ImAGE lever de soleil

L’âme a deux yeux: l’un regarde le temps, et l’autre se tourne vers l’éternité.

*

On n’apprécie rien si on ne le contemple pas ; ce qui manque au monde c’est la contemplation.

*

Toi, tu n’es pas dans l’espace, c’est l’espace qui est en toi. Jette-le hors de toi, et voici déjà l’éternité.

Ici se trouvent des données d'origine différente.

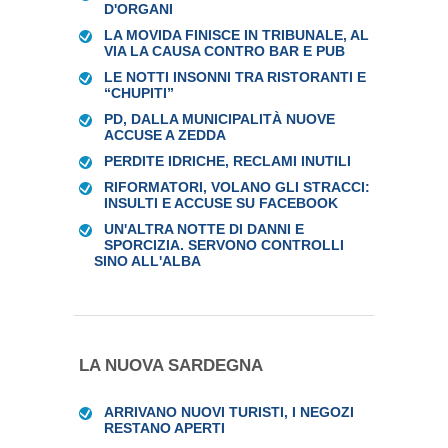
D'ORGANI
LA MOVIDA FINISCE IN TRIBUNALE, AL
VIA LA CAUSA CONTRO BAR E PUB
LE NOTTI INSONNI TRA RISTORANTI E
“CHUPITI”
PD, DALLA MUNICIPALITÀ NUOVE
ACCUSE A ZEDDA
PERDITE IDRICHE, RECLAMI INUTILI
RIFORMATORI, VOLANO GLI STRACCI:
INSULTI E ACCUSE SU FACEBOOK
UN'ALTRA NOTTE DI DANNI E
SPORCIZIA. SERVONO CONTROLLI
SINO ALL'ALBA
LA NUOVA SARDEGNA
ARRIVANO NUOVI TURISTI, I NEGOZI
RESTANO APERTI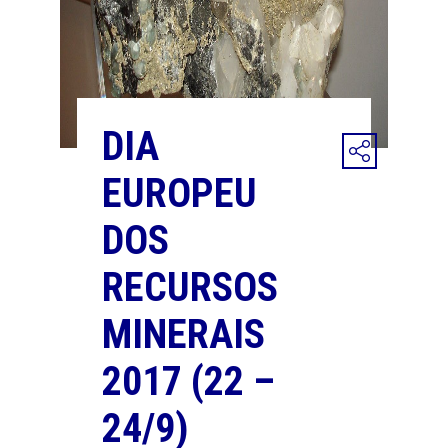
DIA
EUROPEU
DOS
RECURSOS
MINERAIS
2017 (22 –
24/9)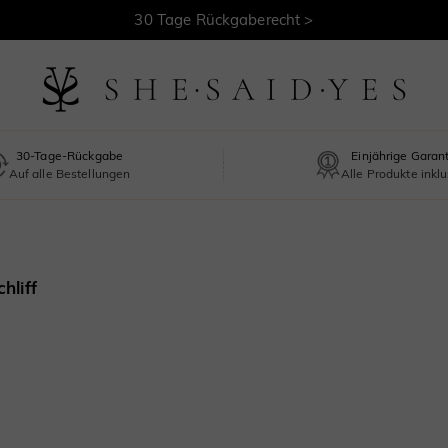
30 Tage Rückgaberecht >
Kostenloser Versand >
30-Tage-Rückgabe
Einjährige Garan
Auf alle Bestellungen
Alle Produkte inklu
hliff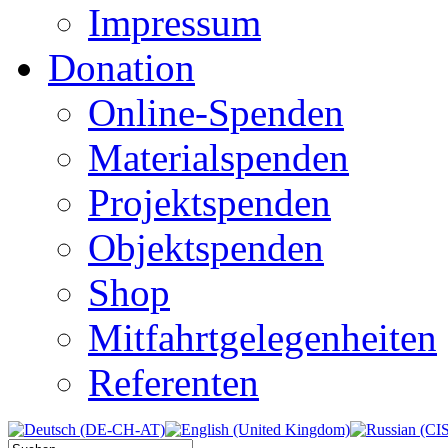
Impressum
Donation
Online-Spenden
Materialspenden
Projektspenden
Objektspenden
Shop
Mitfahrtgelegenheiten
Referenten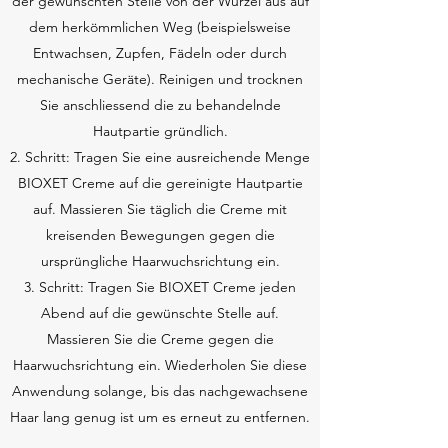
der gewünschten Stelle von der Wurzel aus auf
dem herkömmlichen Weg (beispielsweise
Entwachsen, Zupfen, Fädeln oder durch
mechanische Geräte). Reinigen und trocknen
Sie anschliessend die zu behandelnde
Hautpartie gründlich.
2. Schritt: Tragen Sie eine ausreichende Menge
BIOXET Creme auf die gereinigte Hautpartie
auf. Massieren Sie täglich die Creme mit
kreisenden Bewegungen gegen die
ursprüngliche Haarwuchsrichtung ein.
3. Schritt: Tragen Sie BIOXET Creme jeden
Abend auf die gewünschte Stelle auf.
Massieren Sie die Creme gegen die
Haarwuchsrichtung ein. Wiederholen Sie diese
Anwendung solange, bis das nachgewachsene
Haar lang genug ist um es erneut zu entfernen.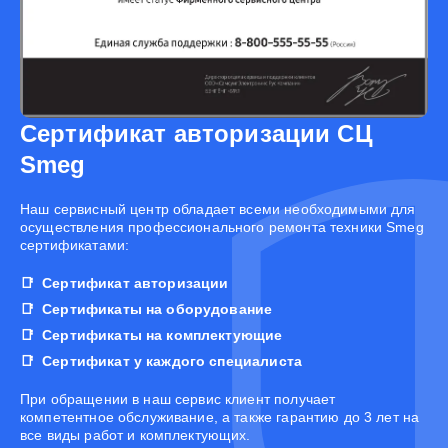
Сертификат авторизации СЦ
Smeg
Наш сервисный центр обладает всеми необходимыми для
осуществления профессионального ремонта техники Smeg
сертификатами:
Сертификат авторизации
Сертификаты на оборудование
Сертификаты на комплектующие
Сертификат у каждого специалиста
При обращении в наш сервис клиент получает
компетентное обслуживание, а также гарантию до 3 лет на
все виды работ и комплектующих.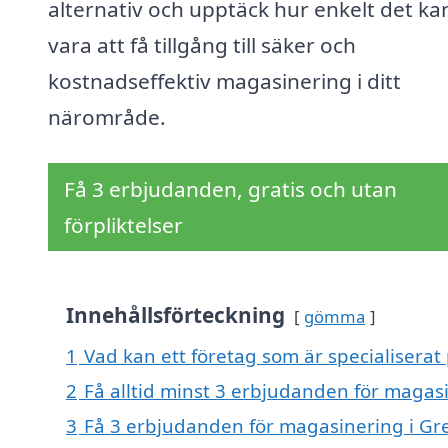
alternativ och upptäck hur enkelt det ka
vara att få tillgång till säker och
kostnadseffektiv magasinering i ditt
närområde.
Få 3 erbjudanden, gratis och utan
förpliktelser
Innehållsförteckning
gömma
1
Vad kan ett företag som är specialiserat
2
Få alltid minst 3 erbjudanden för magasi
3
Få 3 erbjudanden för magasinering i Gre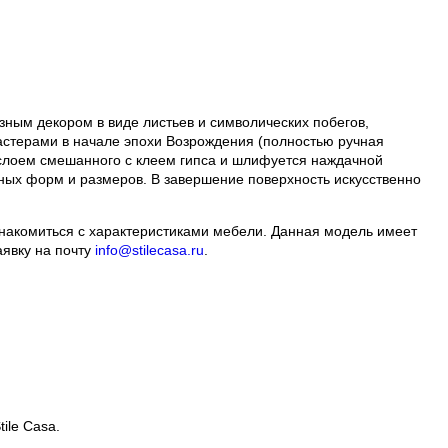
зным декором в виде листьев и символических побегов,
стерами в начале эпохи Возрождения (полностью ручная
 слоем смешанного с клеем гипса и шлифуется наждачной
зных форм и размеров. В завершение поверхность искусственно
ознакомиться с характеристиками мебели. Данная модель имеет
аявку на почту
info@stilecasa.ru
.
ile Casa.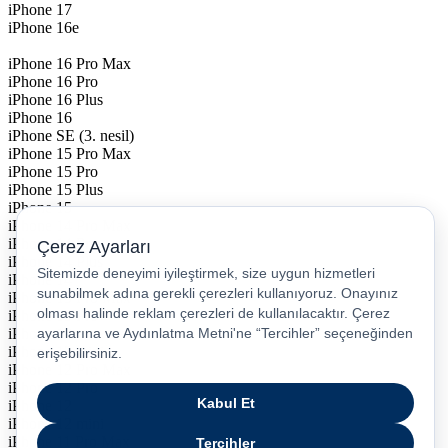
iPhone 17
iPhone 16e
iPhone 16 Pro Max
iPhone 16 Pro
iPhone 16 Plus
iPhone 16
iPhone SE (3. nesil)
iPhone 15 Pro Max
iPhone 15 Pro
iPhone 15 Plus
iPhone 15
iPhone 14 Pro Max
iPhone 14 Pro
iPhone 14 Plus
iPhone 14
iPhone 13 Pro Max
iPhone 13 Pro
iPhone 13
iPhone 13 mini
iPhone 12 Pro Max
iPhone 12 Pro
iPhone 12
iPhone 12 mini
iPhone 11 Pro Max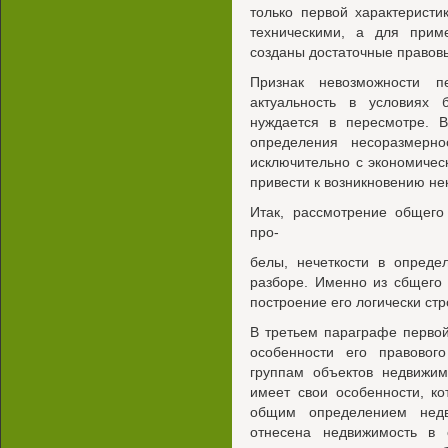
только первой характерист
техническими, а для прим
созданы достаточные правов
Признак невозможности п
актуальность в условиях 
нуждается в пересмотре. В
определения несоразмерн
исключительно с экономичес
привести к возникновению не
Итак, рассмотрение общего
про-
белы, нечеткости в опреде
разборе. Именно из сбщего
построение его логически стр
В третьем параграфе перво
особенности его правово
группам объектов недвижим
имеет свои особенности, к
общим определением недв
отнесена недвижимость в 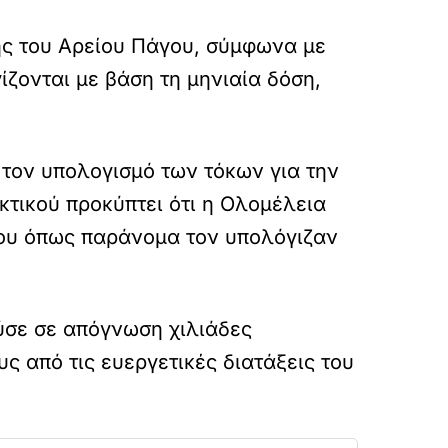
ης του Αρείου Πάγου, σύμφωνα με
ίζονται με βάση τη μηνιαία δόση,
 τον υπολογισμό των τόκων για την
τικού προκύπτει ότι η Ολομέλεια
αίου όπως παράνομα τον υπολόγιζαν
ούσε σε απόγνωση χιλιάδες
 από τις ευεργετικές διατάξεις του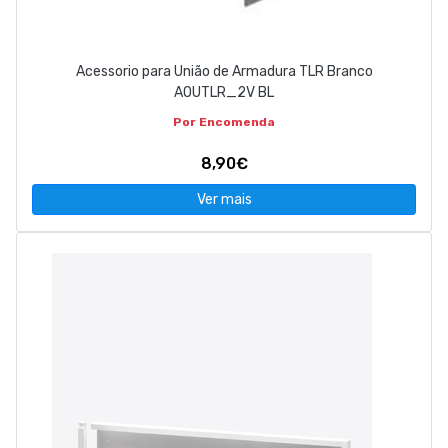
Acessorio para União de Armadura TLR Branco
AOUTLR_2V BL
Por Encomenda
8,90€
Ver mais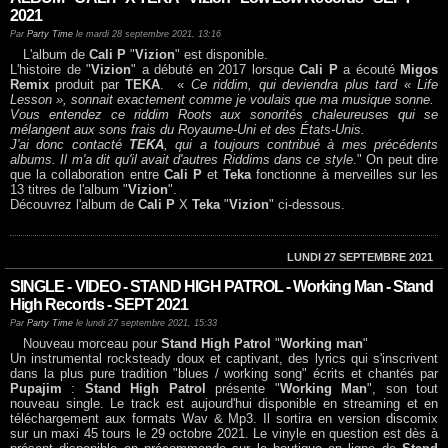
2021
Par
Party Time
le mardi 28 septembre 2021, 13:16
L'album de
Cali P
"
Vizion
" est disponible.
L'histoire de "
Vizion
" a débuté en 2017 lorsque
Cali P
a écouté
Migos
Remix
produit par
TEKA
. «
Ce riddim, qui deviendra plus tard « Life
Lesson », sonnait exactement comme je voulais que ma musique sonne.
Vous entendez ce riddim Roots aux sonorités chaleureuses qui se
mélangent aux sons frais du Royaume-Uni et des États-Unis.
J'ai donc contacté
TEKA
, qui a toujours contribué à mes précédents
albums. Il m'a dit qu'il avait d'autres Riddims dans ce style
." On peut dire
que la collaboration entre
Cali P
et
Teka
fonctionne à merveilles sur les
13 titres de l'album "
Vizion
".
Découvrez l'album de
Cali P
X
Teka
"
Vizion
" ci-dessous.
LUNDI 27 SEPTEMBRE 2021
SINGLE - VIDEO - STAND HIGH PATROL - Working Man - Stand
High Records - SEPT 2021
Par
Party Time
le lundi 27 septembre 2021, 15:33
Nouveau morceau pour
Stand High Patrol
"
Working man
"
Un instrumental rocksteady doux et captivant, des lyrics qui s'inscrivent
dans la plus pure tradition "blues / working song" écrits et chantés par
Pupajim
:
Stand High Patrol
présente "
Working Man
", son tout
nouveau single. Le track est aujourd'hui disponible en streaming et en
téléchargement aux formats Wav & Mp3. Il sortira en version discomix
sur un maxi 45 tours le 29 octobre 2021. Le vinyle en question est dès à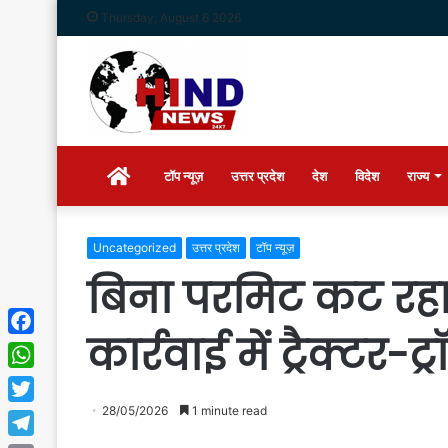
Thursday, August 6 2026
Home
टॉप न्यूज़
उत्तर प्रदेश
देश
विदेश
राज्य
Uncategorized
उत्तर प्रदेश
टॉप न्यूज़
बिना परमिट कट रहा
कार्रवाई में ट्रैक्टर
Facebook
WhatsApp
28/05/2026
1 minute read
Twitter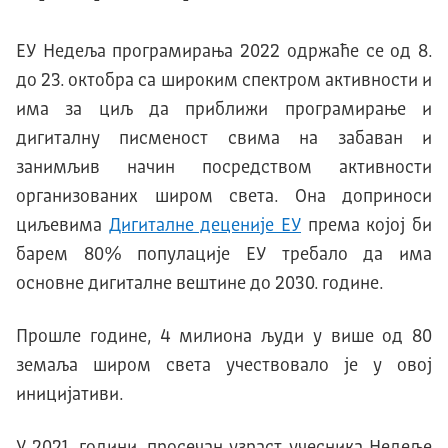
ЕУ Недеља програмирања 2022 одржаће се од 8.
до 23. октобра са широким спектром активности и
има за циљ да приближи програмирање и
дигиталну писменост свима на забаван и
занимљив начин посредством активности
организованих широм света. Она доприноси
циљевима
Дигиталне деценије ЕУ
према којој би
барем 80% популације ЕУ требало да има
основне дигиталне вештине до 2030. године.
Прошле године, 4 милиона људи у више од 80
земаља широм света учествовало је у овој
иницијативи.
У 2021. години, просечан узраст учесника Недеље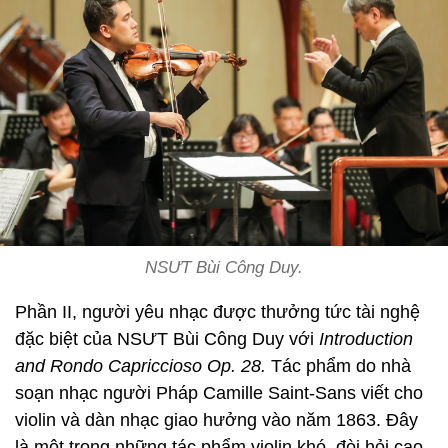
NSƯT Bùi Công Duy.
Phần II, người yêu nhạc được thưởng tức tài nghệ
đặc biệt của NSƯT Bùi Công Duy với
Introduction
and Rondo Capriccioso Op. 28.
Tác phẩm do nhà
soạn nhạc người Pháp Camille Saint-Sans viết cho
violin và dàn nhạc giao hưởng vào năm 1863. Đây
là một trong những tác phẩm violin khó, đòi hỏi cao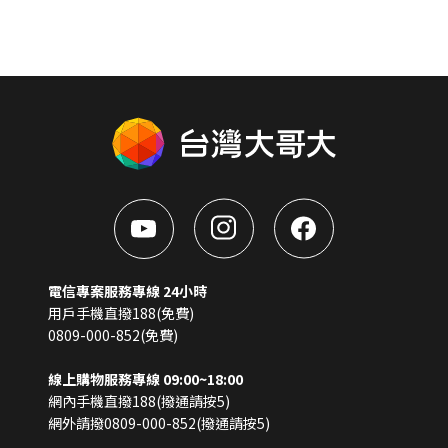
電信專案服務專線 24小時
用戶手機直撥188(免費)
0809-000-852(免費)
線上購物服務專線 09:00~18:00
網內手機直撥188(撥通請按5)
網外請撥0809-000-852(撥通請按5)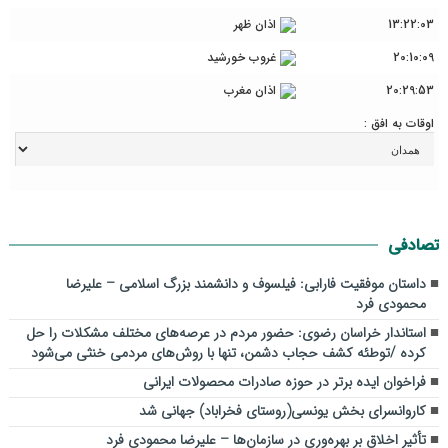
13:22:03
اذان ظهر
20:10:09
غروب خورشید
20:29:53
اذان مغرب
اوقات به افق :
تصادفی
داستان موفقیت فارابی: فیلسوف و دانشمند بزرگ اسلامی – علیرضا
محمودی فرد
استاندار خراسان رضوی: حضور مردم در عرصه‌های مختلف مشکلات را حل
کرده /توطئه کشف حجاب دشمن، تنها با روش‌های مردمی خنثی می‌شود
فراخوان ایده برتر در حوزه صادرات محصولات ایرانی
کاروانسرای بخش یونسی(روستای فخراباد) جهانی شد
تأثیر اخلاق بر بهره‌وری در سازمان‌ها – علیرضا محمودی فرد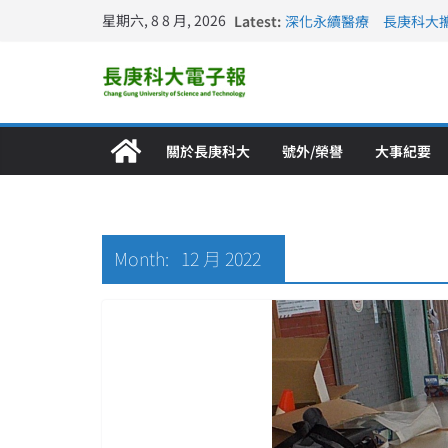
星期六, 8 8 月, 2026
Latest:
深化永續醫療 長庚科大
長庚科大訪凱瑟醫療集團
跨海築夢 長庚科大赴美
仁德醫專與長庚科大締結
長庚科大連四年穩居《遠見
關於長庚科大
號外/榮譽
大事紀要
Month:
12 月 2022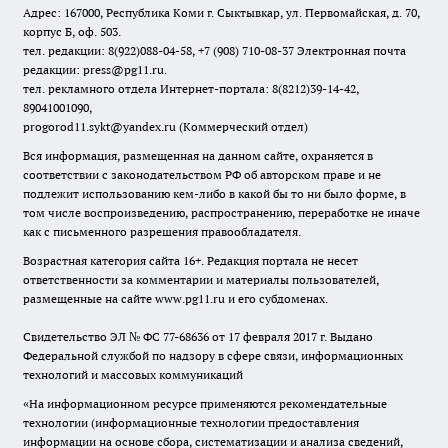
Адрес: 167000, Республика Коми г. Сыктывкар, ул. Первомайская, д. 70,
корпус Б, оф. 503.
тел. редакции: 8(922)088-04-58, +7 (908) 710-08-37
Электронная почта
редакции: press@pg11.ru
.
тел. рекламного отдела Интернет-портала: 8(8212)39-14-42,
89041001090,
progorod11.sykt@yandex.ru
(Коммерческий отдел)
Вся информация, размещенная на данном сайте, охраняется в
соответствии с законодательством РФ об авторском праве и не
подлежит использованию кем-либо в какой бы то ни было форме, в
том числе воспроизведению, распространению, переработке не иначе
как с письменного разрешения правообладателя.
Возрастная категория сайта 16+. Редакция портала не несет
ответственности за комментарии и материалы пользователей,
размещенные на сайте www.pg11.ru и его субдоменах.
Свидетельство ЭЛ № ФС
77-68636
от 17 февраля 2017 г. Выдано
Федеральной службой по надзору в сфере связи, информационных
технологий и массовых коммуникаций
«На информационном ресурсе применяются рекомендательные
технологии (информационные технологии предоставления
информации на основе сбора, систематизации и анализа сведений,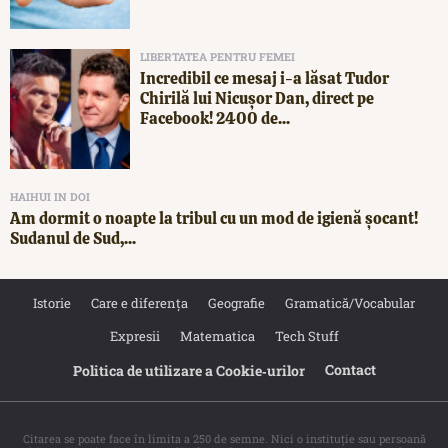
LIBERTATEA PENTRU FEMEI
Incredibil ce mesaj i-a lăsat Tudor
Chirilă lui Nicușor Dan, direct pe
Facebook! 2400 de...
HAIHUI IN DOI
Am dormit o noapte la tribul cu un mod de igienă șocant!
Sudanul de Sud,...
Istorie
Care e diferența
Geografie
Gramatică/Vocabular
Expresii
Matematica
Tech Stuff
Contact
Politica de utilizare a Cookie‐urilor
Citarea se poate face în limita a 250 de semne. Nici o instituţie sau persoană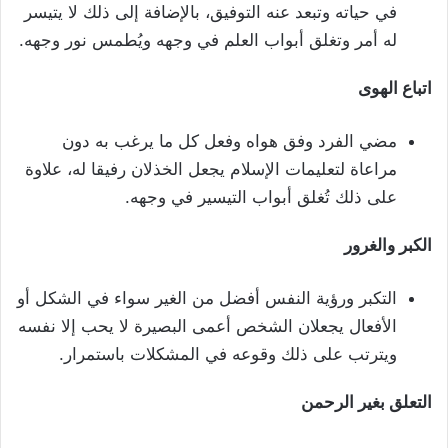
في حياته وتبعد عنه التوفيق، بالإضافة إلى ذلك لا يتيسر
له أمر وتغلق أبواب العلم في وجهه ويُطمس نور وجهه.
اتباع الهوى
مضي الفرد وفق هواه وفعل كل ما يرغب به دون
مراعاة لتعليمات الإسلام يجعل الخذلان رفيقا له، علاوة
على ذلك تُغلق أبواب التيسير في وجهه.
الكبر والغرور
التكبر ورؤية النفس أفضل من الغير سواء في الشكل أو
الأفعال يجعلان الشخص أعمى البصيرة لا يحب إلا نفسه
ويترتب على ذلك وقوعه في المشكلات باستمرار.
التعلق بغير الرحمن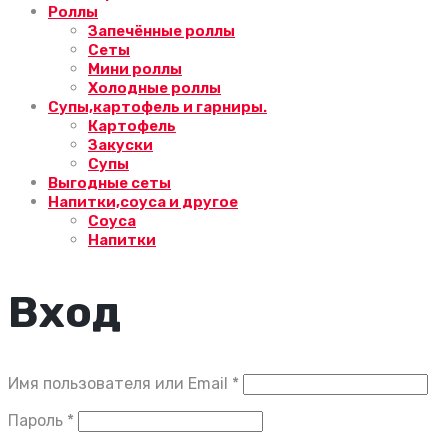
Роллы
Запечённые роллы
Сеты
Мини роллы
Холодные роллы
Супы,картофель и гарниры.
Картофель
Закуски
Супы
Выгодные сеты
Напитки,соуса и другое
Соуса
Напитки
Вход
Обязательно
Имя пользователя или Email
*
Обязательно
Пароль
*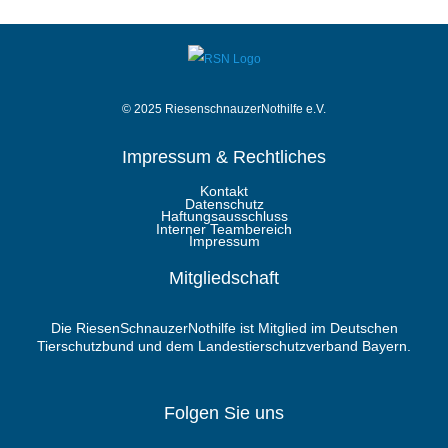
© 2025 RiesenschnauzerNothilfe e.V.
Impressum & Rechtliches
Kontakt
Datenschutz
Haftungsausschluss
Interner Teambereich
Impressum
Mitgliedschaft
Die RiesenSchnauzerNothilfe ist Mitglied im Deutschen
Tierschutzbund und dem Landestierschutzverband Bayern.
Folgen Sie uns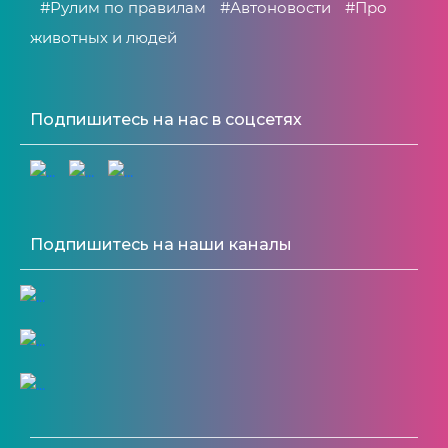
#Рулим по правилам
#Автоновости
#Про
животных и людей
Подпишитесь на нас в соцсетях
Подпишитесь на наши каналы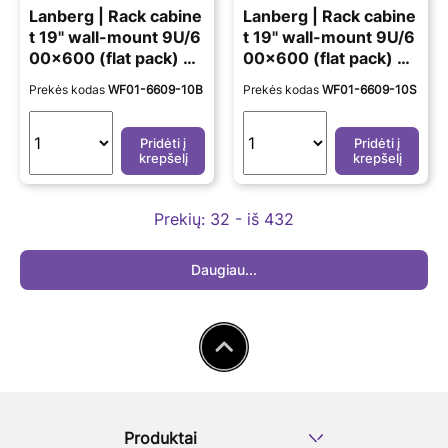
Lanberg | Rack cabine
Lanberg | Rack cabine
t 19" wall-mount 9U/6
t 19" wall-mount 9U/6
00x600 (flat pack) V2
00x600 (flat pack) wi
| WF01-6609-10B | Bl
th glass door | WF01-
Prekės kodas
WF01-6609-10B
Prekės kodas
WF01-6609-10S
ack
6609-10S | Grey
Pridėti į
Pridėti į
krepšelį
krepšelį
Prekių:
32 - iš 432
Daugiau...
Produktai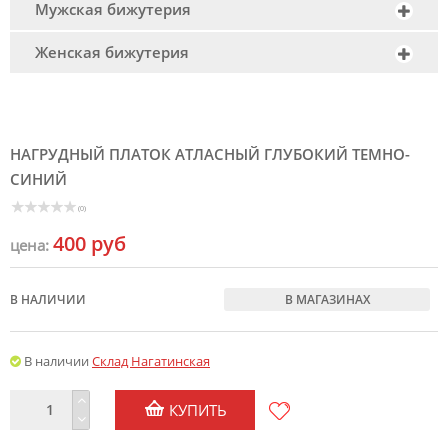
Мужская бижутерия
Женская бижутерия
НАГРУДНЫЙ ПЛАТОК АТЛАСНЫЙ ГЛУБОКИЙ ТЕМНО-
СИНИЙ
(0)
400 руб
цена:
В НАЛИЧИИ
В МАГАЗИНАХ
В наличии
Склад Нагатинская
КУПИТЬ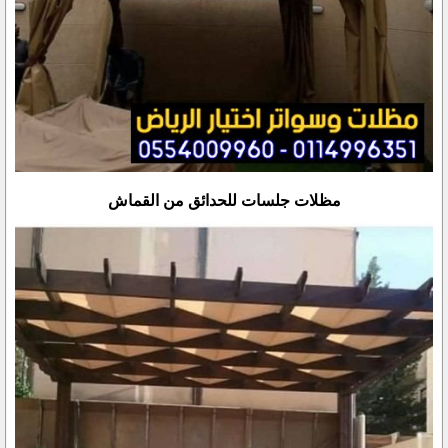
مظلات جلسات للحدائق من القماش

Toi-même crées le temps, tes sens forment l’horloge.  Arrête donc en toi le balancier, et c’en est fait du temps.

*

Le sage qui s’est porté au-dessus de lui-même, repose quand il court, agit quand il contemple.

*

Homme, ta félicité tu peux la saisir toi-même : Si seulement tu t’y disposes et y consens.

*

Je ne sais pas ce que je suis, je ne suis pas ce que je sais : Une chose, et pourtant aucune chose, un petit point et un cercle.

*

Ami, j’arrête là. Si tu veux lire encore, va, toi-même deviens l’écriture et l’essence.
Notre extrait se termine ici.